One of my favorite subjects to talk about is the strategic nature of campus ministry. As I was reading the most recent issue of Books & Culture scar divx
, one passage from a book review popped out at me:
I saw a striking pattern in these books [Evangelical Christianity and Democracy in the Global South: Africa children shouldn t play with dead things download /Latin America/Asia] that the editors and authors did not mention: a distinct source for much of the more principled evangelical social and political engagement across the regions. Repeatedly, the leaders of parachurch ministries and reform-minded NGOs that worked on behalf of the poor and the vulnerable, who spoke up for human rights and electoral reform and against corruption and autocratic rule came from two sources: student Christian movements and the worldwide network of evangelical leaders affiliated with the Lausanne Committee for World Evangelization. Inter-Varsity Christian Fellowship joined the People Power movement in the Philippines, while Campus Crusade played a central role in the formation of the Citizens Committee for Economic Justice in South Korea. Likewise in South Africa, it was the members of Youth Alive, the evangelical student fellowship started in Soweto by Caesar Molebatsi, who drove the Concerned Evangelicals movement to resist apartheid in the 1980s. The Latin American Theological Fraternity, an evangelical network with strong ties to both the Lausanne Committee and the International Fellowship of Evangelical Students, figures prominently in pro-democratic evangelical work across Latin America.
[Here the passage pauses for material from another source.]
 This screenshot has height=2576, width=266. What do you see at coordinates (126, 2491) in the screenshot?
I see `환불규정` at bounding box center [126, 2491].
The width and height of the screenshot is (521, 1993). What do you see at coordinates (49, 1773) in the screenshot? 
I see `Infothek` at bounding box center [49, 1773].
INFEMIT [the International Fellowship of Evangelical Mission Theologians] itself is a product of this network, which might help explain these authors’ interest in highlighting this strain of evangelical social thought and action. But it is indeed significant. Little could the Anglo-American founders of the Lausanne and campus ministry movements have imagined that their emphasis on thoughtful Bible study and a “whole gospel for the whole world” would help animate democratic movements around the globe.
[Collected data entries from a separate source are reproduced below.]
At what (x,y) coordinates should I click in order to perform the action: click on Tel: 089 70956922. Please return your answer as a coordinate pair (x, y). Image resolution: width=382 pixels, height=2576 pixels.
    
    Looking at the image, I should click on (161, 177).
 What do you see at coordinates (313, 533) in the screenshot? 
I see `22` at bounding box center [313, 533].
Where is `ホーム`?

source: “Now What? Revivalist Christianity and Global South Politics” by Joel Carpenter. Books & Culture March/April 2009, page 36.
If you want to change a culture, change its campuses. They are the steering wheels of society.
This is so true Glen. Universities are the place where ideas are formed and shaped. If we want to influnce a generation, or multiple generations, Chi-Alpha is the way to go. I am greatful for my experience with the Chi-Alph group that meets at Western Washington University when I went to school there.